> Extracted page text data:

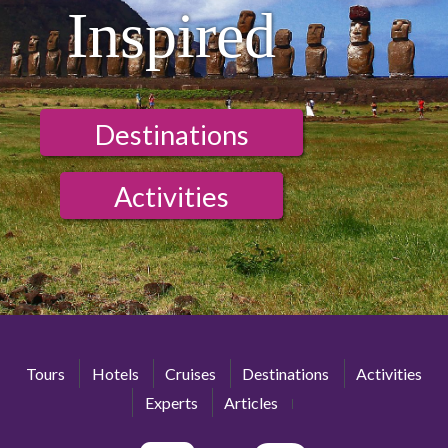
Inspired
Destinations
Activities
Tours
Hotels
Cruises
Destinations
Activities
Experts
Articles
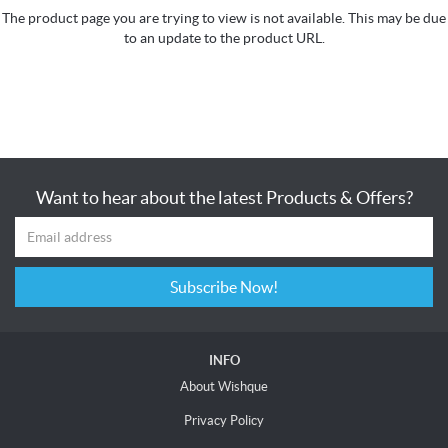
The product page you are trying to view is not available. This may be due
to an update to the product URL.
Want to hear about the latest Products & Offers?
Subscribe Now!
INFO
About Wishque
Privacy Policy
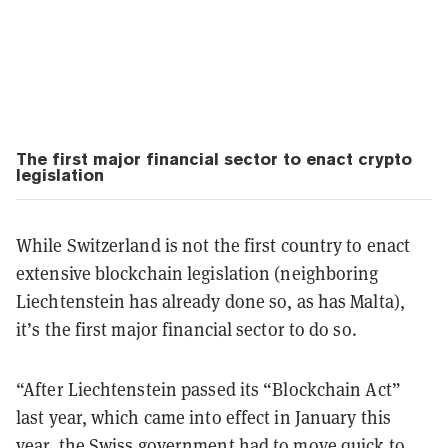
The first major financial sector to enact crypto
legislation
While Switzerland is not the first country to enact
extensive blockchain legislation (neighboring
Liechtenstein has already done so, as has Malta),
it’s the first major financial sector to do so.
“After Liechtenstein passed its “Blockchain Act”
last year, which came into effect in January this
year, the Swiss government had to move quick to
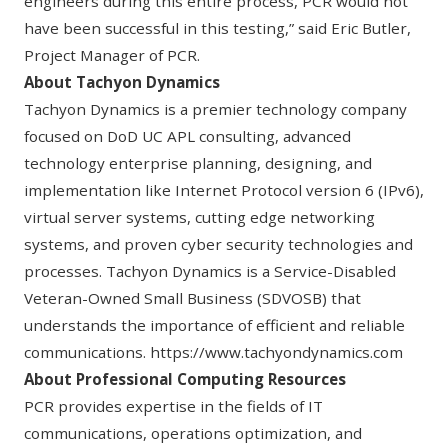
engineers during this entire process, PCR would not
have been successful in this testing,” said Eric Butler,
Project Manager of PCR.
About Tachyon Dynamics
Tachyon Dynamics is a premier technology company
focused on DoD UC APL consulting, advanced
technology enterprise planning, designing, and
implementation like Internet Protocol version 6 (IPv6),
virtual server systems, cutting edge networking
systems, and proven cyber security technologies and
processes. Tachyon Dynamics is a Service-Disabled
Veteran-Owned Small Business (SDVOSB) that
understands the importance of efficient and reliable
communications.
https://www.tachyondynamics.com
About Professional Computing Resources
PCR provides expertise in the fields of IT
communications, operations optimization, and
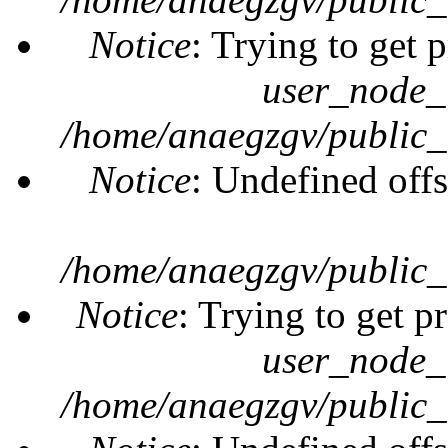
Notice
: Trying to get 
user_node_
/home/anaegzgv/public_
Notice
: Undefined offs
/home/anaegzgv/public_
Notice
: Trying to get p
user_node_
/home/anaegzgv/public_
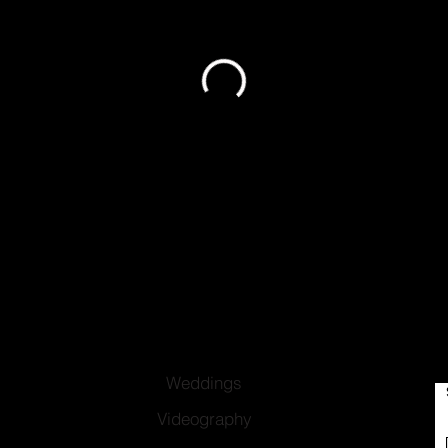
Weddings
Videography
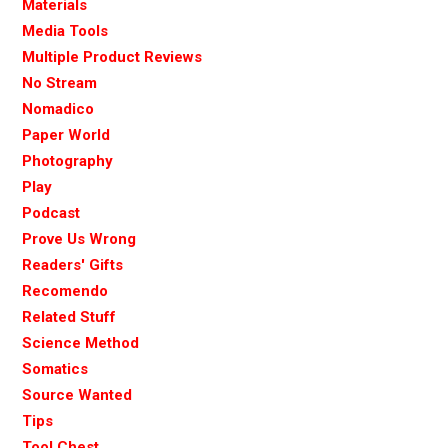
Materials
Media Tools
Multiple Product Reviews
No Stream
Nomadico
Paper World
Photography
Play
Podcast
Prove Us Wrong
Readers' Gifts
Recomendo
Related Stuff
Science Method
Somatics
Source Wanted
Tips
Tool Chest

> WHAT THE EXERCISE ASKS: A complete answer reproduces every line of the records in which the word "major" occurs.

> FINAL ANSWER:
The first major financial sector to enact crypto
it’s the first major financial sector to do so.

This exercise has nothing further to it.